JS: i think we will see more and more a hybrid between literature and cartooning. i think we will see more and more work that after we finish reading it, we'll think, "is that a comic with a lot of words, or a novel with a lot of pictures?" i think, now that we are more and more accustomed to visual (as opposed to graphic) information (e.g., mtv), th lines between word and picture will become more and more blurred. when it was more difficult to mass-produce images (say in th time of shakespeare), words took precedence. now that th ability to disseminate graphic images is so easy, our dependence on text becomes less. anyone who is familiar with both methods of communication realizes th synergistic quality between th two. i think this is one of th main reasons for th popularity of th "graphic novel" form.

GB: What do you think of Ralph Steadman's work?
JS: i think steadman (he illustrates much of hunter thompson's work) is an artistic genius. he is a MAJOR influence for several reasons: 1) i love th way he uses anatomical drawings; 2) i love his use of "found" graphic phenomena like ink splotches; 3) i love that th fact that he doesn't shy away from distasteful subject matter that many artists would find abhorrent (like people throwing up); 4) i love his exaggeration of people's faces to extreme/grotesque proportions; 5) i love his use of geometry tools like compasses; 6) i love his "caligraphy"; 7) i love his use of color. for more info on this artistic master, search "ralph steadman"

UPDATED
(as of 1/31/00)

GB: Thanks for the Boltlflash that I received today [1/12 -- Ed.].

JS: No, Gary. THANK YOU for being there to receive it. What I mean is this (excuse me while I go off on a tangent, but then retrace my rambling and get back to/on th primary direction): my "raison d'etre", my purpose these days (daze?!) is much "grander" than I thought it to be pre-morbidity. Before my AWAKENING (kudos {sic?} to Oliver Sacks), my mission was much, much more "ego-driven" than it is now. And I realize that in the big scheme of things, in the great game plan in the sky, my pre-stroke purpose was very "small" and "selfish" (in the original sense of this word). Nowadays, I perceive myself as a mere pawn in God's divine chess game. And what He has decided for me, in His transcendent wisdom, is that I should demonstrate His glory by Boltflashing others. And I realize, Gary, that this IS NOT MY CONSCIOUS CHOICE. It has as little to do with consciousness and choice as my anal orifice has to do with a ditch. IT IS GOD'S WILL. Sounds hackneyed? Too bad! THY WILL BE DONE. Sounds trite? Whatever. So, without folks of your ilk to be there to be recpients of Boltflash, I'd have no meaning

GB: Do you mind if I put them [Sarkin's responses to several questions posed by Baum during their numerous e-mails -- Ed.] up in the Continuous Interview section?

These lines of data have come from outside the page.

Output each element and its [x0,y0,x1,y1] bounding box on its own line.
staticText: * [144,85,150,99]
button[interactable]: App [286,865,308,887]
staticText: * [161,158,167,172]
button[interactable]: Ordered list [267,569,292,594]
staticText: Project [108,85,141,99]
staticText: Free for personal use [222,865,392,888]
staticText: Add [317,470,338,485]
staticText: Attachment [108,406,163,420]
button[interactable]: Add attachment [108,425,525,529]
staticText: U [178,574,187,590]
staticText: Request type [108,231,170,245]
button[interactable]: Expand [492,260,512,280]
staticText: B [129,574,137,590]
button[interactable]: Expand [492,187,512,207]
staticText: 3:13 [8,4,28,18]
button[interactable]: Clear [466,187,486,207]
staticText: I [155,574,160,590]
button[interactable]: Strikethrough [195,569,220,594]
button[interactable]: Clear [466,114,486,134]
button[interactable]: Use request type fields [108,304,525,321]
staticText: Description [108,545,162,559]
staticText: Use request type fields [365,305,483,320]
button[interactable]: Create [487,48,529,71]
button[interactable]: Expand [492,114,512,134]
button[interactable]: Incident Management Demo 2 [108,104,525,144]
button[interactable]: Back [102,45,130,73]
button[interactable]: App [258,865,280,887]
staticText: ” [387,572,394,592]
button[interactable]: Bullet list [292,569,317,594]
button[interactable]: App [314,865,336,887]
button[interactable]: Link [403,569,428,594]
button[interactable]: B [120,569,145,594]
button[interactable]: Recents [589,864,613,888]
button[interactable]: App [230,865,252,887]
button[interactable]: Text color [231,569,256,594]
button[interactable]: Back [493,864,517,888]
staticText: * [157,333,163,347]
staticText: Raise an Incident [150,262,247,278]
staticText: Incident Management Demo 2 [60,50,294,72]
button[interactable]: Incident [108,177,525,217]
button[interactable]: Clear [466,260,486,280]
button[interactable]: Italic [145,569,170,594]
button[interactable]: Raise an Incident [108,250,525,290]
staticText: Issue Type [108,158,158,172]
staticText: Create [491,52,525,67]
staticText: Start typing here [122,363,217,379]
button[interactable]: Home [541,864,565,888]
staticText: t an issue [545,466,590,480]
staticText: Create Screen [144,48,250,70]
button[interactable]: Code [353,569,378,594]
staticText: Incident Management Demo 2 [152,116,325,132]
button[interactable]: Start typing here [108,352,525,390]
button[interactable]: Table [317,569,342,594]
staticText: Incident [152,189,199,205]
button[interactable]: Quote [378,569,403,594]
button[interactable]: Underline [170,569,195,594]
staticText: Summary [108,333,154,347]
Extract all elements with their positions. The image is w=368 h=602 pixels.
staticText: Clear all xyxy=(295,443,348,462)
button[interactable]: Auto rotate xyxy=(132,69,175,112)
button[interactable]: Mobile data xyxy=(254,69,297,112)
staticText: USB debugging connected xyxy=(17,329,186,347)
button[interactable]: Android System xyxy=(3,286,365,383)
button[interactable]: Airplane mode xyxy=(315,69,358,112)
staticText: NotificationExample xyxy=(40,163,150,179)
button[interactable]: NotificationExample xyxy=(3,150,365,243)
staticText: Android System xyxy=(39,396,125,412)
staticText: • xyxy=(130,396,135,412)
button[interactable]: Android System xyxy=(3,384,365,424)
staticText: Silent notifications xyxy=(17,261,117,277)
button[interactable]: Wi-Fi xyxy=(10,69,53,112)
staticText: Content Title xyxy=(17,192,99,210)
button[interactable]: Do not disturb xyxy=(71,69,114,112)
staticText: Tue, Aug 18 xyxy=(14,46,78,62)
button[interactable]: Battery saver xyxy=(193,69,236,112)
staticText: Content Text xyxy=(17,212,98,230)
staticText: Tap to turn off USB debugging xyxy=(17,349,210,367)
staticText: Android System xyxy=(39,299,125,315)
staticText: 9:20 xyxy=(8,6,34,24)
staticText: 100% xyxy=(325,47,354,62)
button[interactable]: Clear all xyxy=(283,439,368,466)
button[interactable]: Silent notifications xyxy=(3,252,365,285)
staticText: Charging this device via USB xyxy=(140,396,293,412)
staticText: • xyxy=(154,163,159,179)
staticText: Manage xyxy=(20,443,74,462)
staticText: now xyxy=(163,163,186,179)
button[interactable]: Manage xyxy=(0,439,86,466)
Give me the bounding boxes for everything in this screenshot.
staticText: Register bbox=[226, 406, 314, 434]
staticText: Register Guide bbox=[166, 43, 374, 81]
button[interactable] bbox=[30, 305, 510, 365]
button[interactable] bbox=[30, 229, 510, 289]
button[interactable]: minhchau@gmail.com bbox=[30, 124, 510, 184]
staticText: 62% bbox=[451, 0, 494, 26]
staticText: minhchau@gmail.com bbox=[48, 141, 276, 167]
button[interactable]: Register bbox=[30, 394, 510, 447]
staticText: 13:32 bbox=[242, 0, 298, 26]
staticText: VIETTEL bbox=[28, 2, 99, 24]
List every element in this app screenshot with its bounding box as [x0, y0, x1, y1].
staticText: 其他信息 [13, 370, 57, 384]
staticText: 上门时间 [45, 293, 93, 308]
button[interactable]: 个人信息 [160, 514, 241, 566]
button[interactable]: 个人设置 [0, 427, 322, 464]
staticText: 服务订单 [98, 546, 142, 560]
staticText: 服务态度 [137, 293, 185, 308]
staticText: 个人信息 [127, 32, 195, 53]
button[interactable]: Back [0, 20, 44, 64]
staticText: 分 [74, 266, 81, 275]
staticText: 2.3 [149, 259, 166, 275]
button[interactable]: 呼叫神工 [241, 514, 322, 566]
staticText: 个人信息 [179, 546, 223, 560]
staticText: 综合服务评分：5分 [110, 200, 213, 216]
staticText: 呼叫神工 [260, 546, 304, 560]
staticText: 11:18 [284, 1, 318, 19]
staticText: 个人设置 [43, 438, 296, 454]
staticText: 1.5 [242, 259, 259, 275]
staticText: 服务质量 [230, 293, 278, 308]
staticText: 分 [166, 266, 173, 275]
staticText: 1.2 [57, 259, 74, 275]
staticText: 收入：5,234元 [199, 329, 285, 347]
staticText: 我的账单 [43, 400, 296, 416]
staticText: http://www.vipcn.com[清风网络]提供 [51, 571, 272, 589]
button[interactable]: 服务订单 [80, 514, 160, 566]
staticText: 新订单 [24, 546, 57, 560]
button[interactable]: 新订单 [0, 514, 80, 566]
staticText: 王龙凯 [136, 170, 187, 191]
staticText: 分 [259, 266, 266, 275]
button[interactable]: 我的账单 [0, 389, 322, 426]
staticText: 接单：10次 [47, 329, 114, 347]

JS: Not only do I not mind, Gary, my whole life is one big continuous interview (CI) these days, so I'm flattered that you're willing to and enjoy transcribing my drivel. I know, I know: to you (and I trust others out there), it's not DRIVEL at all, but I feel an almost obsessive-compulsion to be self-deprecating. I guess I could substitute "drivel" for "profound insights", but if that would not be self-seving and egomaniacal, nothing would be. So, "drivel" it is. Gary, I trust you GET @ some basic level that our CI is a metaphor of my life. It IS Boltflash in a very real sense. The CI is an outlet for my creative energy as sure as my visual art/ poetry/ audio/correspondence mail is/are.

GB: Do surrealist painters such as Dali affect your work? If so, how?

JS: Yes, although not Dali directly. I really don't like Dali's visual images all that much, but I like the way he questioned reality and played with it (and, after all, isn't that what surrealism's really all about?). I'm more influenced by the Dada artists like Duchamp (one of my heros), Man Ray and Francis Picabia.
Addendum: The influence of "surrealism" (and under this generic umbrella of "surrealism" I not only place surrealism (e.g., Dali), but also related, but separate, artistic schools like Dadaism (e.g. Duchamp) plays an extremely significant part in my creativity. The surreal approach is not one merely of visual art alone; it's not like one GENUINELY creates surreal paintings, and the rest of his life is organized around a paradigm of the "consensus agreement" of left-brained logic. No, surrealism IS A WAY OF PERCEIVING LIFE itself, i.e., however the surrealist expresses himself, e.g., visual art, writing, music, photography, dance, comedy, acting, etc., reflects this view of "reality". You know, I think by its very definition, surrealism can't be defined! A good way to GET my surrealism is to look at my visual art, read my prose-poetry and answers to your question in this interview, and listen to my music.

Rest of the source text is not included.